▶ What is being asked
Retype all of the listing exactly, passing over any picture you find.
Segment Start: Input records
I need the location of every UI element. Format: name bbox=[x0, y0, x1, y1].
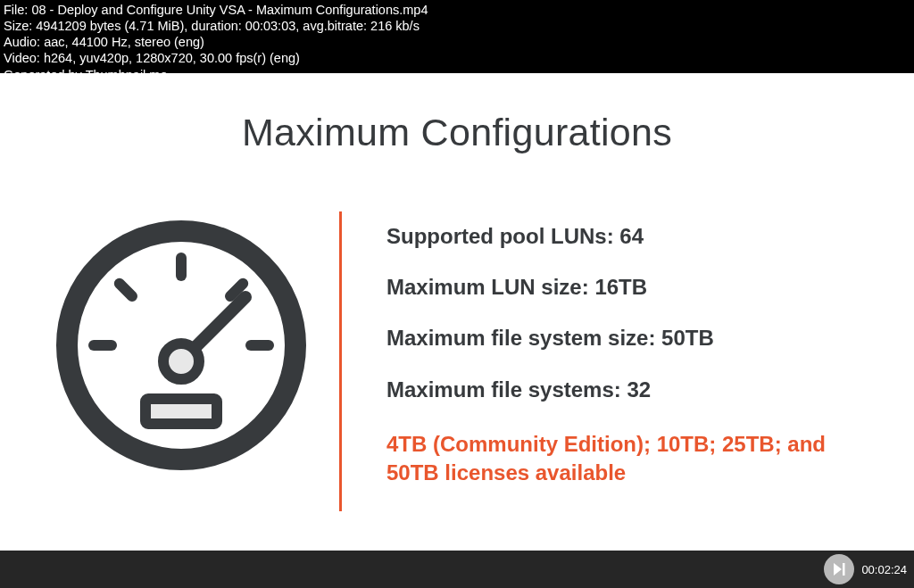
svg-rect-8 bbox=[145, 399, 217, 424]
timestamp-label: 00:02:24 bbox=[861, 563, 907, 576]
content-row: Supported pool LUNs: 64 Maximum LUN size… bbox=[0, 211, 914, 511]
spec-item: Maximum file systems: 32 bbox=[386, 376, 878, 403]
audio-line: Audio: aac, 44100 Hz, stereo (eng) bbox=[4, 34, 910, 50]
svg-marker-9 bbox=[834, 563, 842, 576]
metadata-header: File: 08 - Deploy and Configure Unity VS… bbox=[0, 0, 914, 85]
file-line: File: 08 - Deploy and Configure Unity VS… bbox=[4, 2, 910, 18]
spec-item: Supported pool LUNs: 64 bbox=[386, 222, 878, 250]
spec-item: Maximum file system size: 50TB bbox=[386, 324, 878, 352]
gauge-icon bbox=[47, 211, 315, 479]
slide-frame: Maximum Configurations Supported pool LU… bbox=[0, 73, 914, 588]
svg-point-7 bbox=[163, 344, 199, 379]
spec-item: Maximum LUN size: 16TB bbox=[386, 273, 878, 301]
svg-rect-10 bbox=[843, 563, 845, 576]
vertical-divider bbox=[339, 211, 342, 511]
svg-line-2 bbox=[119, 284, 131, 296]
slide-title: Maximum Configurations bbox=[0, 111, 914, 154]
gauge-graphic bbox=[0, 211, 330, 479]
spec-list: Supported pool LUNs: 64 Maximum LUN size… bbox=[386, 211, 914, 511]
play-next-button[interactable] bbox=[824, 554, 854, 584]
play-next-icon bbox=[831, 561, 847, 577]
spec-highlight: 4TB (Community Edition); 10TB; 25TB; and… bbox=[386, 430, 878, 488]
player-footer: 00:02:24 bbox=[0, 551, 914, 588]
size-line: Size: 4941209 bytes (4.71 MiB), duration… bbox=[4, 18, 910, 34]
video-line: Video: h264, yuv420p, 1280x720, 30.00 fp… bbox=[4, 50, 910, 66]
Segment End: Input records
▶ Task answer
I need the location of every UI element. Format: name bbox=[x0, y0, x1, y1].
svg-rect-8 bbox=[145, 399, 217, 424]
timestamp-label: 00:02:24 bbox=[861, 563, 907, 576]
content-row: Supported pool LUNs: 64 Maximum LUN size… bbox=[0, 211, 914, 511]
spec-item: Maximum file systems: 32 bbox=[386, 376, 878, 403]
audio-line: Audio: aac, 44100 Hz, stereo (eng) bbox=[4, 34, 910, 50]
svg-marker-9 bbox=[834, 563, 842, 576]
metadata-header: File: 08 - Deploy and Configure Unity VS… bbox=[0, 0, 914, 85]
file-line: File: 08 - Deploy and Configure Unity VS… bbox=[4, 2, 910, 18]
spec-item: Supported pool LUNs: 64 bbox=[386, 222, 878, 250]
spec-item: Maximum file system size: 50TB bbox=[386, 324, 878, 352]
gauge-icon bbox=[47, 211, 315, 479]
slide-frame: Maximum Configurations Supported pool LU… bbox=[0, 73, 914, 588]
svg-point-7 bbox=[163, 344, 199, 379]
spec-item: Maximum LUN size: 16TB bbox=[386, 273, 878, 301]
svg-rect-10 bbox=[843, 563, 845, 576]
vertical-divider bbox=[339, 211, 342, 511]
svg-line-2 bbox=[119, 284, 131, 296]
slide-title: Maximum Configurations bbox=[0, 111, 914, 154]
gauge-graphic bbox=[0, 211, 330, 479]
spec-list: Supported pool LUNs: 64 Maximum LUN size… bbox=[386, 211, 914, 511]
play-next-button[interactable] bbox=[824, 554, 854, 584]
play-next-icon bbox=[831, 561, 847, 577]
spec-highlight: 4TB (Community Edition); 10TB; 25TB; and… bbox=[386, 430, 878, 488]
player-footer: 00:02:24 bbox=[0, 551, 914, 588]
size-line: Size: 4941209 bytes (4.71 MiB), duration… bbox=[4, 18, 910, 34]
video-line: Video: h264, yuv420p, 1280x720, 30.00 fp… bbox=[4, 50, 910, 66]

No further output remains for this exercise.